RECORDS FOR THIS EXERCISE =
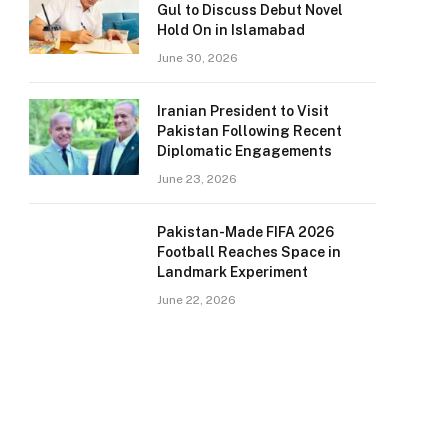
Gul to Discuss Debut Novel
Hold On in Islamabad
June 30, 2026
Iranian President to Visit
Pakistan Following Recent
Diplomatic Engagements
June 23, 2026
Pakistan-Made FIFA 2026
Football Reaches Space in
Landmark Experiment
June 22, 2026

PROBLEM DETAILS = Before writing out the material above, please remove its pictures; everything else stays exact.

TASK SOLUTION =
Gul to Discuss Debut Novel
Hold On in Islamabad
June 30, 2026
Iranian President to Visit
Pakistan Following Recent
Diplomatic Engagements
June 23, 2026
Pakistan-Made FIFA 2026
Football Reaches Space in
Landmark Experiment
June 22, 2026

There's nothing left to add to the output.